The current practice in these parts of the world where doctors serve as heads of healthcare institutions has been proven to be a sound one and in line with modern management science taught and practice.

The “theory of expert leadership” espoused by contemporary management scientists is one new concept that favours this kind of arrangement. In her book ‘Socrates in the boardroom’ published in 2009, Amanda Goodall PhD clearly demonstrates that knowledge-based institutions perform better when managed by experts in that area.

She argues, for instance, that a research institution is better off with a consummate researcher at the helm rather than a career administrator. Similarly, a university lecturer is best suited to be the head of that institution than a management expert.

In a more recent study, Amanda Goodall established an association between doctors’ leadership and the performance of the top hospitals in the United States of America. In other words, a hospital is likely to perform better when it is headed by a doctor than when it is not!

This work was published in a number of scientific journals and also in the July 10, 2011, issue of the renowned Forbes Magazine. It also formed the basis for an article in the New York Times on the 7th of July 2011 titled “should hospitals be run by doctors?”

Similar findings have been made locally.

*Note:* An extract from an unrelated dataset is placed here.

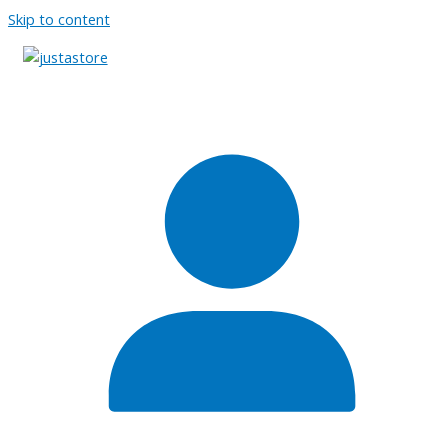
Skip to content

In April 2014 Dr Jehu-Appiah and her team published in an online magazine their findings when they compared the technical efficiencies of the various categories of health facilities in Ghana. What stood out in this survey was that quasi-governmental hospitals (all headed by doctors) and public hospitals (all headed by doctors) performed considerably better than mission hospitals (mostly headed by non doctors).

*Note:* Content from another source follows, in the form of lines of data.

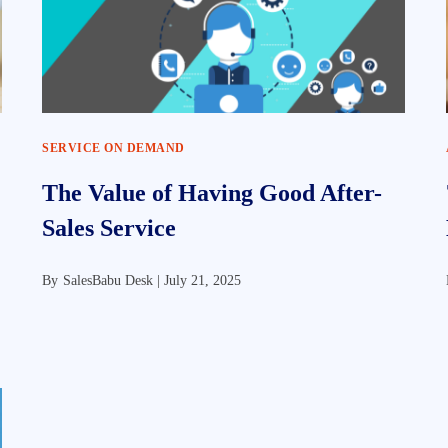
SERVICE ON DEMAND
The Value of Having Good After-
Sales Service
By
SalesBabu Desk |
July 21, 2025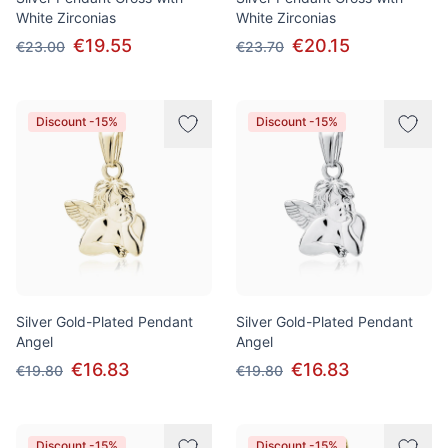
White Zirconias
White Zirconias
€19.55
€20.15
€23.00
€23.70
Discount -15%
Discount -15%
Silver Gold-Plated Pendant
Silver Gold-Plated Pendant
Angel
Angel
€16.83
€16.83
€19.80
€19.80
Discount -15%
Discount -15%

It is evident from the above discussion that doctors do not make worse managers as compared to other professional groupings and that the converse may actually true. But are there particular advantages derived by our fledgeling healthcare system by this arrangement where doctors are the heads? My answer is yes. Consider the following points:

1. Most doctors in the peripheries work around the clock and usually request no compensation for the extra hours beyond the 40 hour week. The reason mostly is that the younger doctor sees his/her senior (who usually is head of the hospital) working round the clock for free and often feels bound to follow suit. This altruistic posture is likely to change when the head is a regular non-clinician manager a situation that could adversely affect the cost and quality of healthcare services.

2. There are many health facilities in deprived and rural communities that have highly qualified medics at post solely because the doctor there relishes the opportunity given him/her to lead. Such communities would lose these valuable skilled hands if the arrangement was different.

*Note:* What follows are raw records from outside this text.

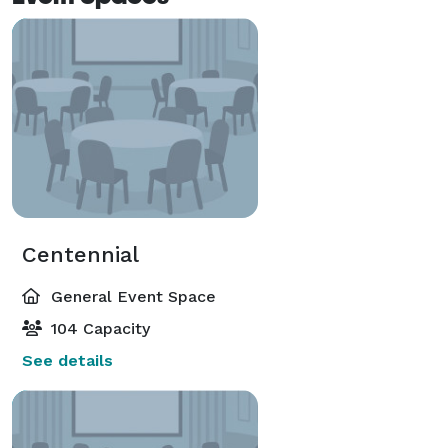
Centennial
General Event Space
104 Capacity
See details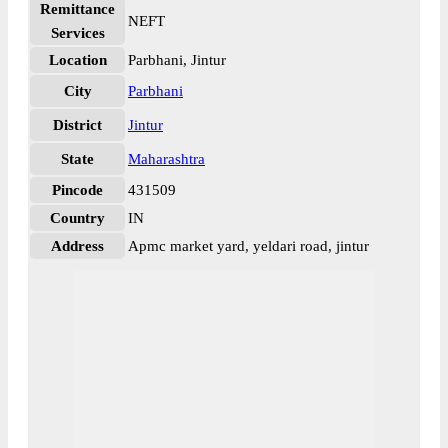
Remittance
NEFT
Services
Location
Parbhani, Jintur
City
Parbhani
District
Jintur
State
Maharashtra
Pincode
431509
Country
IN
Address
Apmc market yard, yeldari road, jintur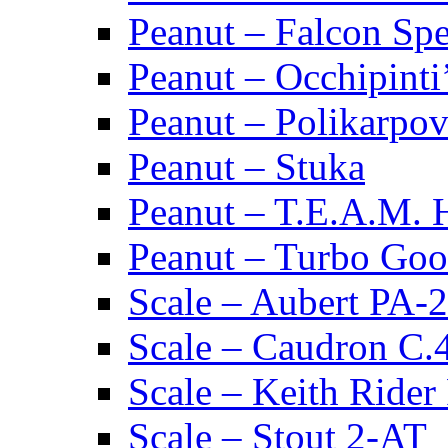
Peanut – Falcon Spec
Peanut – Occhipinti
Peanut – Polikarpov
Peanut – Stuka
Peanut – T.E.A.M.
Peanut – Turbo Goo
Scale – Aubert PA-2
Scale – Caudron C.
Scale – Keith Rider
Scale – Stout 2-AT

3. The main reason why doctors’ strikes in this country have tended not to be as effective as they should be is the fact that the medical directors/superintendents are bound to stay on as heads of facilities even during industrial disputes. This is necessary for the current volatile health labour market!

So there you have it. Doctors are not necessarily worse managers than any other persons. If anything at all, the healthcare system is better because they are at the helm of affairs! I have not argued that doctors’ management styles and outcomes have been beyond reproach at all times.

Like in all aspects of human endeavour medics in management require the institutional arrangements, resources and orientation to succeed. These, in my view, are the ingredients lacking in our health institutions and not just who the head is.